Top of Records provided

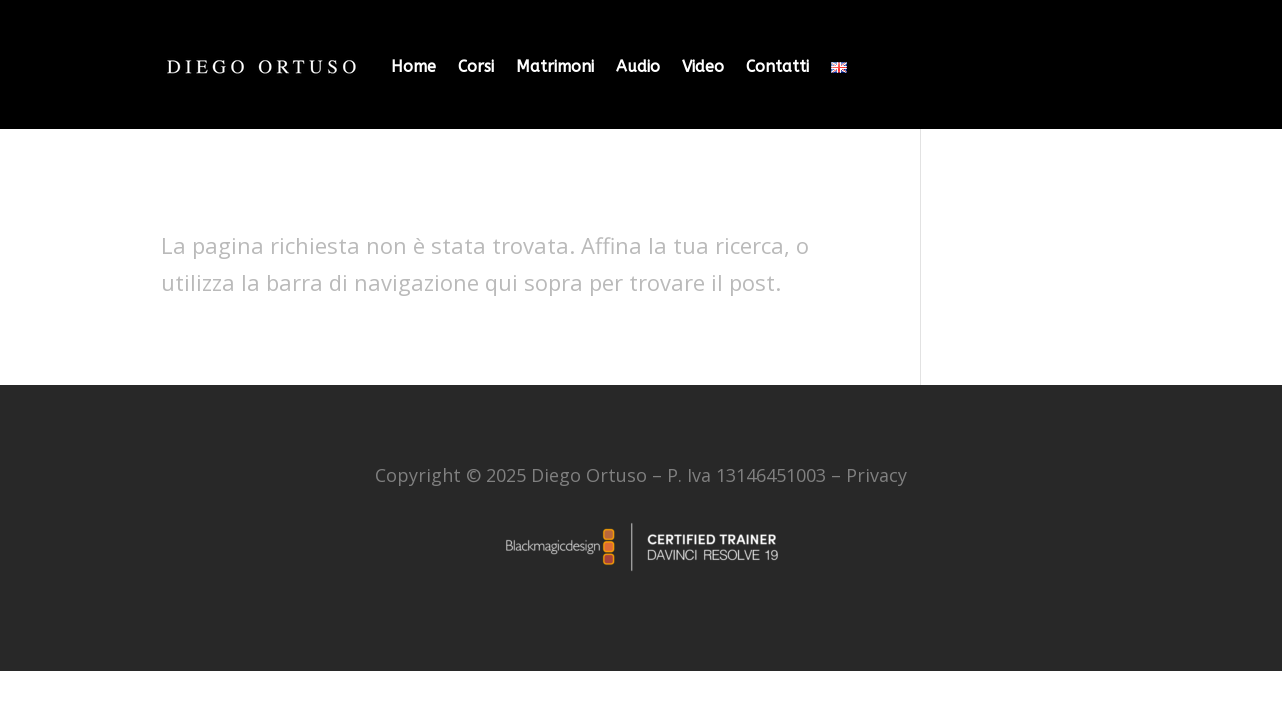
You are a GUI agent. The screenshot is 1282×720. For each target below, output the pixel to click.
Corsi (476, 66)
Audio (638, 66)
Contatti (777, 66)
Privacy (876, 475)
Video (703, 66)
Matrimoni (555, 66)
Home (413, 66)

Bottom of Records provided

## Assignment:
With the line containing "Corsi (476, 66)" as the first and the last line of the records as the final one, print exactly the lines in that span.

## Answer section:
Corsi (476, 66)
Audio (638, 66)
Contatti (777, 66)
Privacy (876, 475)
Video (703, 66)
Matrimoni (555, 66)
Home (413, 66)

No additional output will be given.